▶ [Exercise goal] Every line of the listing that contains the word "want" is to be copied out.

_ _ _ _ _ _ _

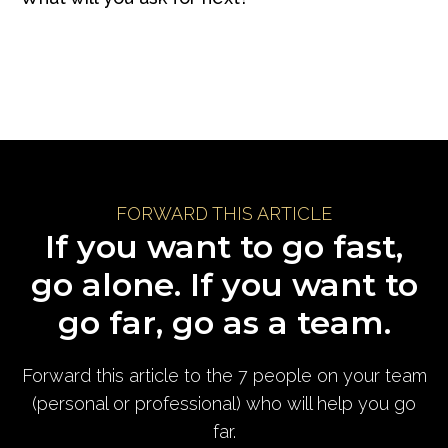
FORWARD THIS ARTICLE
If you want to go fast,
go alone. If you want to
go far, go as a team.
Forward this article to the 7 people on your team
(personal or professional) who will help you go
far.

_ _ _ _ _ _ _

▶ [Written response]
If you want to go fast,
go alone. If you want to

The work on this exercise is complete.